Não se trata de um episódio isolado, nem de um “exagero” associado à multidão. Trata-se de um problema estrutural que atravessa a sociedade e se manifesta também nos momentos de lazer. Como destacou a diretora de pesquisa do instituto, Maíra Saruê, estamos falando do direito de ir e vir, do direito ao lazer e do acesso à cidade.
Quando mulheres precisam traçar rotas alternativas, evitar horários, sair apenas em grupo ou manter constante estado de alerta para se proteger, algo está profundamente errado.
Em Poços de Caldas, a campanha “Não é não – Carnaval sem Assédio” surge como iniciativa importante. A mobilização do poder público, por meio da Prefeitura, envia uma mensagem clara: assédio não é paquera, não é brincadeira e não é parte da folia. É violência.
Mais do que cartazes e slogans, campanhas como essa precisam gerar mudança cultural.

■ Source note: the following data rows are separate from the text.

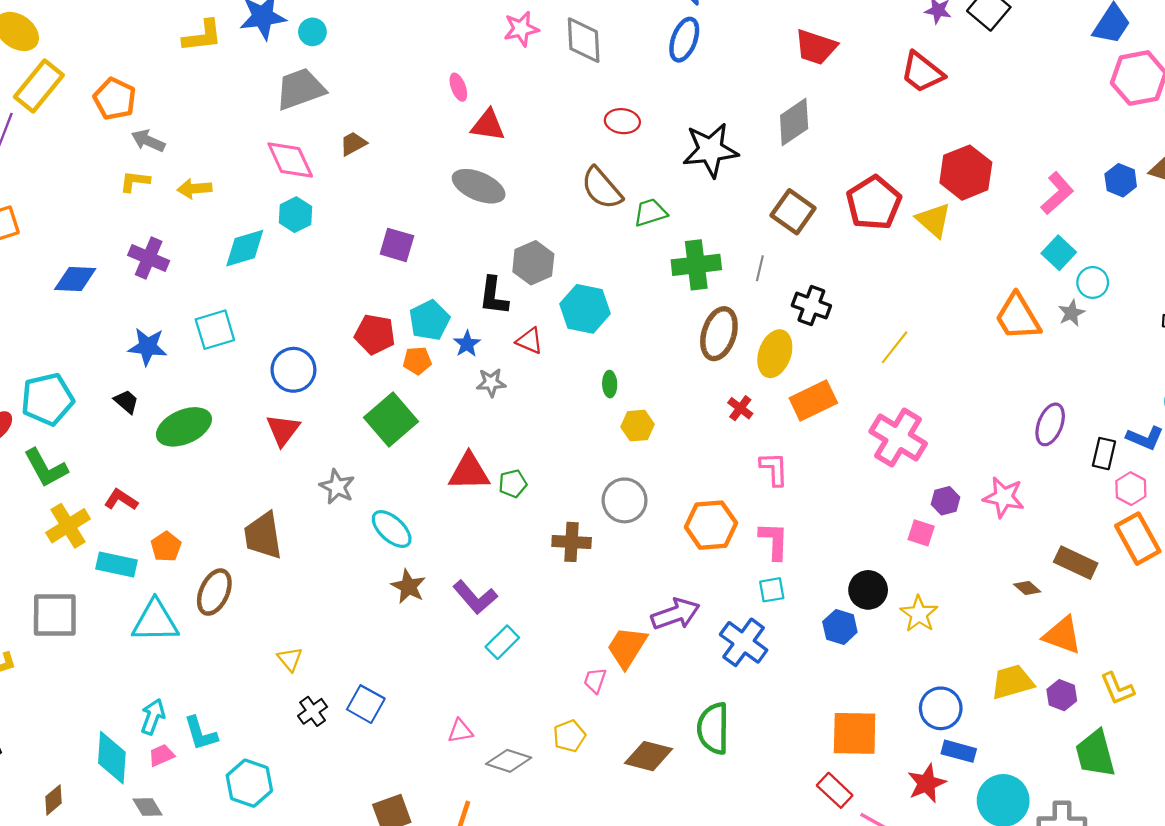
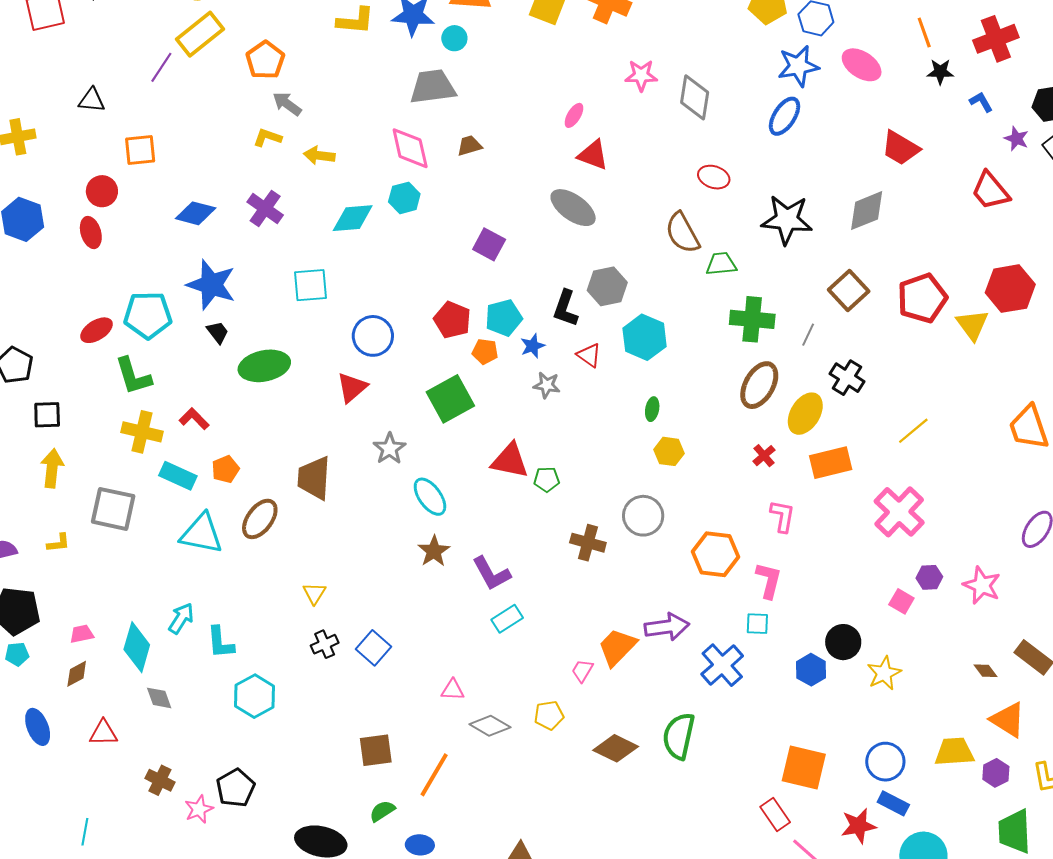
pink ellipse: (458, 87) -> (574, 115), turned 40
blue star: (148, 347) -> (211, 285), moved, size x1.4
yellow cross: (68, 526) -> (142, 432), turned 33
pink trapezoid: (161, 755) -> (82, 634), moved

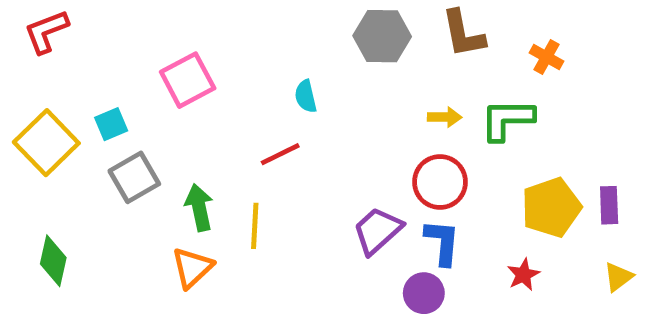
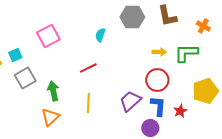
cyan semicircle: (306, 96) -> (100, 35), moved, turned 32
yellow line: (255, 226) -> (88, 103), moved
red star: (523, 275) -> (180, 111), moved

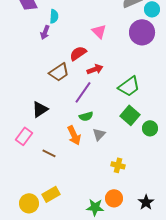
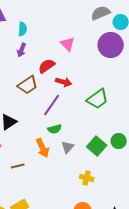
purple arrow: (45, 32) -> (22, 50), moved
red arrow: (95, 69) -> (64, 82), turned 35
green square: (130, 115) -> (97, 146), moved
brown line: (49, 153) -> (18, 166), turned -40

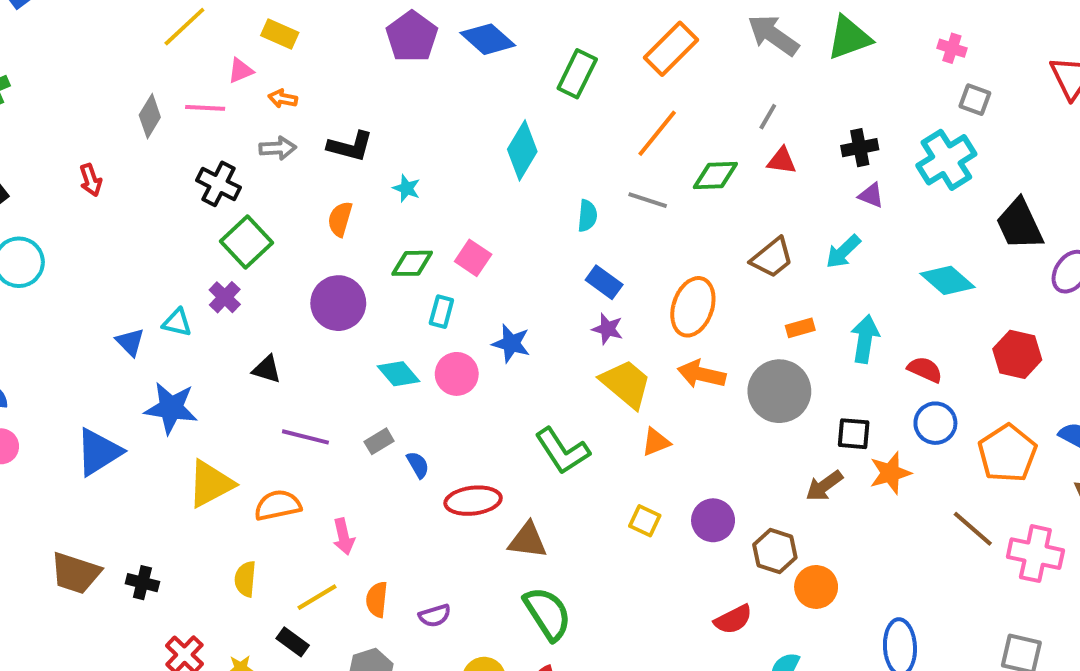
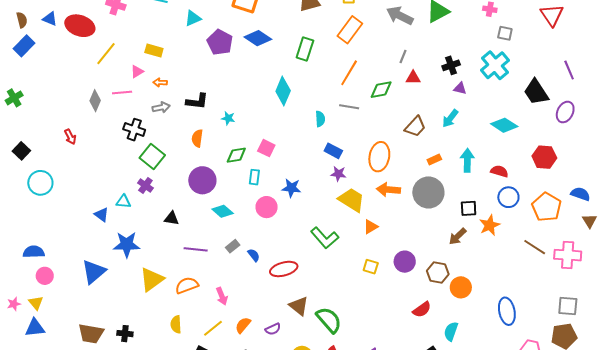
cyan diamond: (399, 374) -> (223, 211), moved
brown triangle: (528, 540) -> (299, 306), moved, turned 40
orange semicircle: (377, 599) -> (243, 325), turned 42

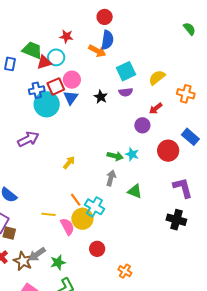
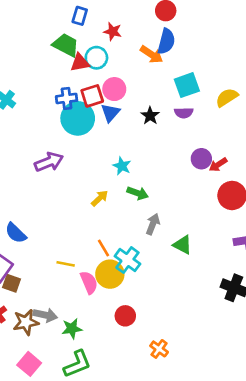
blue rectangle: (10, 64) -> (80, 16), moved
red arrow: (156, 108) -> (218, 165), moved
cyan star: (132, 154) -> (122, 166), moved
green arrow: (115, 156) -> (138, 193), moved
gray arrow: (37, 254) -> (45, 315), turned -138
brown star: (23, 261) -> (26, 322), turned 30

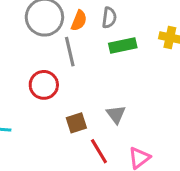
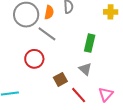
green rectangle: (123, 46) -> (90, 43), moved, turned -54
gray line: (70, 52) -> (47, 34), turned -30

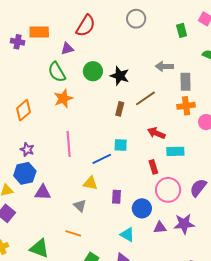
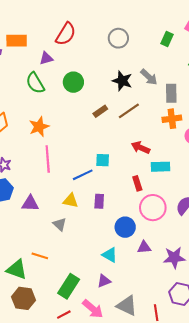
gray circle: (136, 19) -> (118, 38), moved
green rectangle: (182, 30) -> (167, 39), turned 40
gray arrow: (164, 66) -> (149, 77), turned -138
black star: (120, 76) -> (122, 81), moved
orange star: (63, 99) -> (39, 127), moved
brown rectangle: (120, 109) -> (100, 111), moved, turned 40
purple triangle: (43, 192) -> (30, 203), moved
purple rectangle: (117, 197) -> (99, 201), moved
purple star: (184, 224) -> (174, 258), moved
orange line: (73, 233) -> (40, 256), moved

O Carnaval movimenta a economia, impulsiona o turismo e fortalece a identidade cultural da cidade. Mas nenhum indicador econômico pode ser celebrado se parte da população não se sente segura para participar. Uma festa verdadeiramente democrática só existe quando todos podem ocupar as ruas sem medo.
Se o Carnaval é tempo de liberdade, que seja também tempo de responsabilidade. Porque alegria só é completa quando é compartilhada — e nunca imposta.